Materials and Methods:
A retrospective, population-based cohort design was applied using total sampling of 219 patients admitted to Abdoel Wahab Sjahranie General Hospital in 2024 with radiologically confirmed hemorrhagic stroke. Clinical and laboratory data were retrieved from medical records, including hematological and biochemical indicators. Functional outcome was assessed using the Barthel Index, while survival status at discharge was analyzed as the primary endpoint. Statistical analyses included correlation testing, linear and logistic regression, and decision tree modeling.
Results:
The results demonstrated that RDW-SD was a robust independent predictor of both functional impairment and mortality, with higher RDW-SD values significantly associated with lower Barthel Index scores (P = 0.003; B = –0.318) and greater in-hospital mortality risk (P = 0.006; odds ratio (OR) = 1.148). Elevated NLR and serum sodium levels were also linked to poorer prognosis, particularly with respect to mortality. Decision tree analysis revealed that patients presenting with RDW-SD >41.5 combined with NLR >8.9 had the lowest functional outcomes and the highest mortality risk. Although the regression models explained only a modest proportion of variance (7.1% for functional outcomes and 19.7% for mortality), these findings emphasize the clinical utility of routine hematological testing.
Conclusion:
RDW-SD, NLR, and serum sodium represent accessible, inexpensive, and reproducible markers with meaningful prognostic value in hemorrhagic stroke. Their integration into triage and early risk stratification protocols may improve clinical decision-making, especially in healthcare systems with limited neuroimaging and intensive monitoring resources.
Keywords
Functional outcomes
In-hospital mortality
NLR
Red cell distribution width-standard deviation
Serum sodium
INTRODUCTION
Hemorrhagic stroke is a leading cause of global morbidity and mortality, with outcomes generally worse than those of ischemic stroke.[1] According to the Global Burden of Disease 2019, more than 12 million new stroke cases occur annually, and approximately 37.6% are hemorrhagic.[2] In Southeast Asia, including Indonesia, the burden of hemorrhagic stroke is disproportionately high due to uncontrolled hypertension, limited healthcare access, and low public awareness.[3-5] The 2018 Basic Health Research in Indonesia reported a national prevalence of 10.9/1,000 population, with hemorrhagic stroke contributing substantially to severe neurological disability and death.[6]

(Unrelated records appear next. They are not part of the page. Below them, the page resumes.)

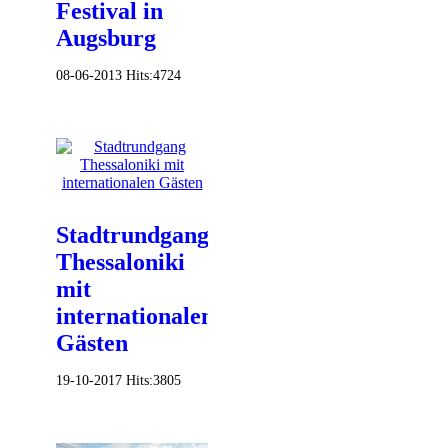
Festival in
Augsburg
08-06-2013
Hits:
4724
Stadtrundgang
Thessaloniki
mit
internationalen
Gästen
19-10-2017
Hits:
3805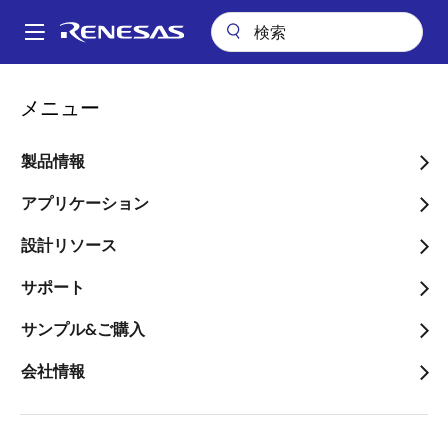
メ
イ
A
ン
Main
コ
ビデオ
navigation
メニュー
ン
RX Flash Module FIT Tips: アクセスウィンドウが設定されているRXマ
パ
イコンを出荷状態にする方法
テ
ン
ン
製品情報
RX Flash Module FIT Tips:
ツ
く
アクセスウィンドウが設定
に
アプリケーション
ず
移
されているRXマイコンを
設計リソース
動
出荷状態にする方法
サポート
サンプル&ご購入
会社情報
2023年12月23日
このビデオについて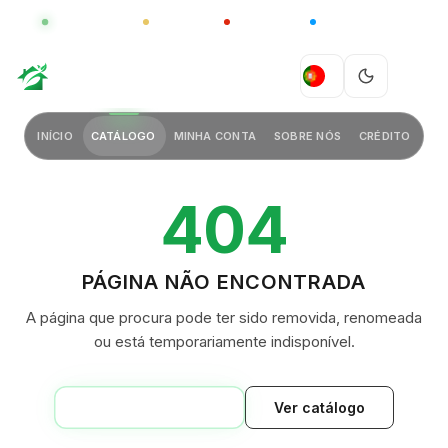
GLOBAL
LUXO
CHINA
BARCO CASA
GREEN VILLAGE
PT
INÍCIO
CATÁLOGO
MINHA CONTA
SOBRE NÓS
CRÉDITO
404
PÁGINA NÃO ENCONTRADA
A página que procura pode ter sido removida, renomeada
ou está temporariamente indisponível.
VOLTAR AO INÍCIO
Ver catálogo
GREEN VILLAGE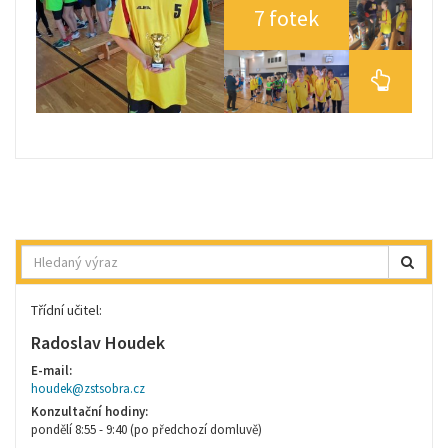
7 fotek
Hledat
Třídní učitel:
Radoslav Houdek
E-mail:
houdek@zstsobra.cz
Konzultační hodiny:
pondělí 8:55 - 9:40 (po předchozí domluvě)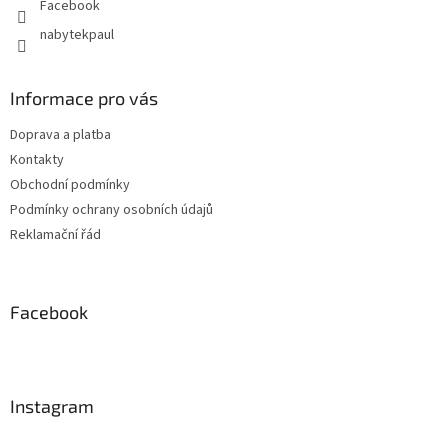
Facebook
nabytekpaul
Informace pro vás
Doprava a platba
Kontakty
Obchodní podmínky
Podmínky ochrany osobních údajů
Reklamační řád
Facebook
Instagram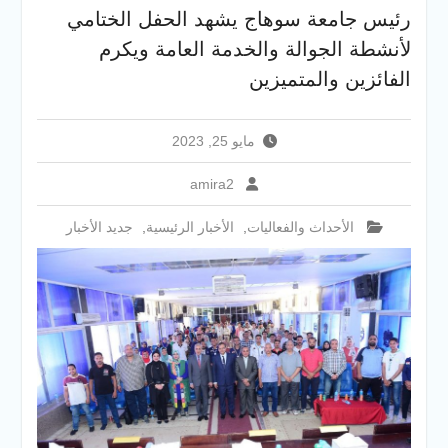
والخدمية بجامعة سوهاج
رئيس جامعة سوهاج يشهد الحفل الختامي
الجديدة
لأنشطة الجوالة والخدمة العامة ويكرم
جامعة سوهاج تفتح أبوابها
لطلاب الثانوية العامة فى أولى
الفائزين والمتميزين
أيام المرحلة الأولى للتنسيق
الإلكتروني للقبول بالجامعات
2026
مايو 25, 2023
amira2
الأحداث والفعاليات
,
الأخبار الرئيسية
,
جديد الأخبار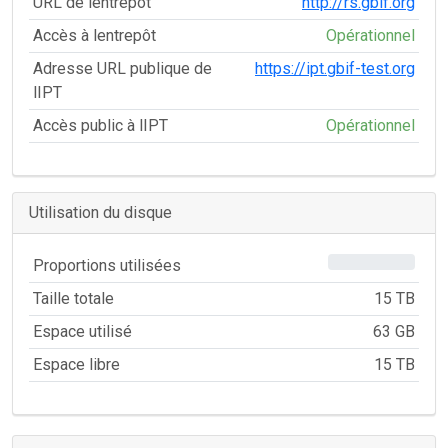
URL de lentrepôt
http://rs.gbif.org
Accès à lentrepôt
Opérationnel
Adresse URL publique de
https://ipt.gbif-test.org
lIPT
Accès public à lIPT
Opérationnel
Utilisation du disque
0%
Proportions utilisées
Taille totale
15 TB
Espace utilisé
63 GB
Espace libre
15 TB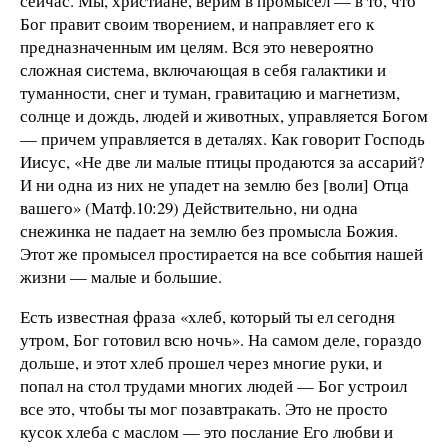
сейчас. Мы, христиане, верим в промысел — в то, что
Бог правит своим творением, и направляет его к
предназначенным им целям. Вся это невероятно
сложная система, включающая в себя галактики и
туманности, снег и туман, гравитацию и магнетизм,
солнце и дождь, людей и животных, управляется Богом
— причем управляется в деталях. Как говорит Господь
Иисус, «Не две ли малые птицы продаются за ассарий?
И ни одна из них не упадет на землю без [воли] Отца
вашего» (Матф.10:29) Действительно, ни одна
снежинка не падает на землю без промысла Божия.
Этот же промысел простирается на все события нашей
жизни — малые и большие.
Есть известная фраза «хлеб, который ты ел сегодня
утром, Бог готовил всю ночь». На самом деле, гораздо
дольше, и этот хлеб прошел через многие руки, и
попал на стол трудами многих людей — Бог устроил
все это, чтобы ты мог позавтракать. Это не просто
кусок хлеба с маслом — это послание Его любви и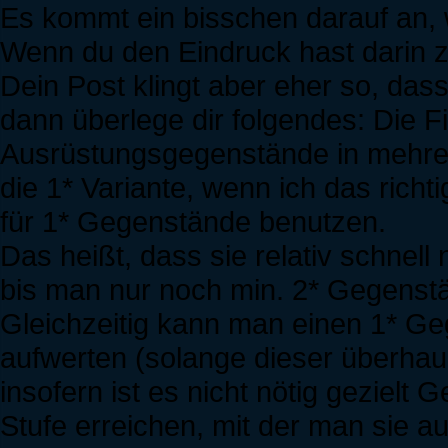
Es kommt ein bisschen darauf an, w
Wenn du den Eindruck hast darin 
Dein Post klingt aber eher so, dass
dann überlege dir folgendes: Die Fi
Ausrüstungsgegenstände in mehrer
die 1* Variante, wenn ich das rich
für 1* Gegenstände benutzen.
Das heißt, dass sie relativ schnell
bis man nur noch min. 2* Gegenstä
Gleichzeitig kann man einen 1* G
aufwerten (solange dieser überhaupt
insofern ist es nicht nötig geziel
Stufe erreichen, mit der man sie a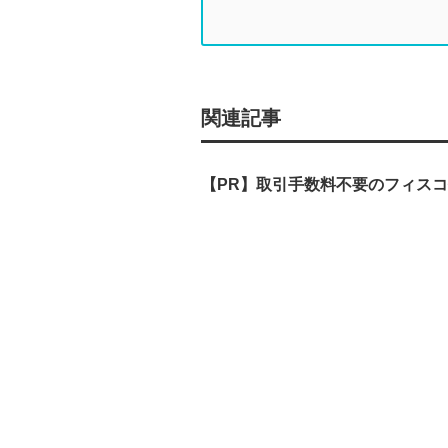
関連記事
【PR】取引手数料不要のフィス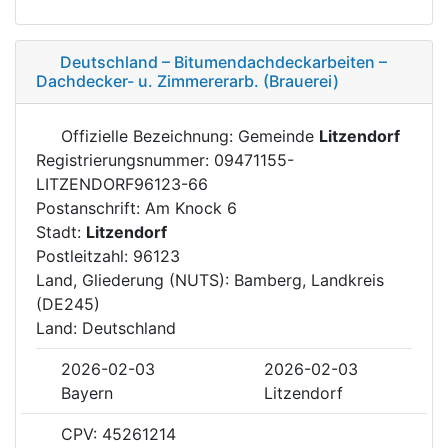
Deutschland – Bitumendachdeckarbeiten –
Dachdecker- u. Zimmererarb. (Brauerei)
Offizielle Bezeichnung: Gemeinde
Litzendorf
Registrierungsnummer: 09471155-
LITZENDORF96123-66
Postanschrift: Am Knock 6
Stadt:
Litzendorf
Postleitzahl: 96123
Land, Gliederung (NUTS): Bamberg, Landkreis
(DE245)
Land: Deutschland
2026-02-03
2026-02-03
Bayern
Litzendorf
CPV: 45261214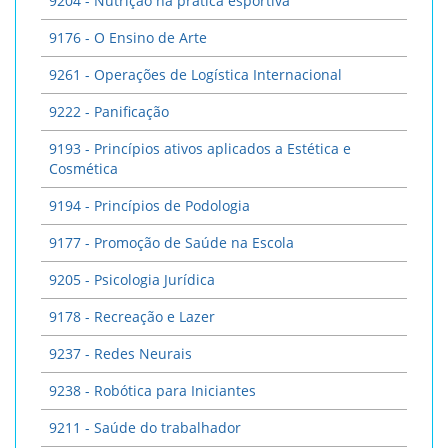
9204 - Nutrição na prática esportiva
9176 - O Ensino de Arte
9261 - Operações de Logística Internacional
9222 - Panificação
9193 - Princípios ativos aplicados a Estética e
Cosmética
9194 - Princípios de Podologia
9177 - Promoção de Saúde na Escola
9205 - Psicologia Jurídica
9178 - Recreação e Lazer
9237 - Redes Neurais
9238 - Robótica para Iniciantes
9211 - Saúde do trabalhador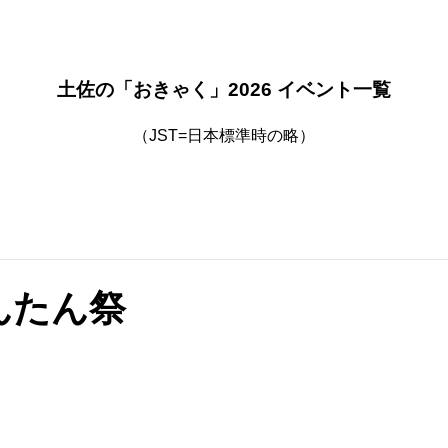
土佐の「おきゃく」2026 イベント一覧
（JST=日本標準時の略）
んたん祭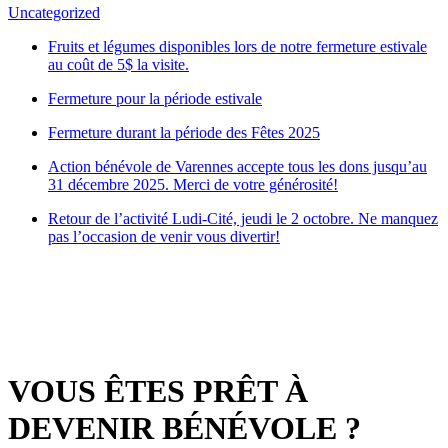
Uncategorized
Fruits et légumes disponibles lors de notre fermeture estivale
au coût de 5$ la visite.
Fermeture pour la période estivale
Fermeture durant la période des Fêtes 2025
Action bénévole de Varennes accepte tous les dons jusqu’au
31 décembre 2025. Merci de votre générosité!
Retour de l’activité Ludi-Cité, jeudi le 2 octobre. Ne manquez
pas l’occasion de venir vous divertir!
VOUS ÊTES PRÊT À
DEVENIR BÉNÉVOLE ?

The pathophysiology of hemorrhagic stroke involves the rupture of cerebral vessels, intracerebral bleeding, and subsequent systemic inflammation, all of which contribute to poor outcomes.[7,8] While neuroimaging and clinical scoring systems remain standard tools for diagnosis and prognostication, their availability may be limited in resource-constrained settings. This highlights the need for additional prognostic markers that are inexpensive, reproducible, and widely accessible.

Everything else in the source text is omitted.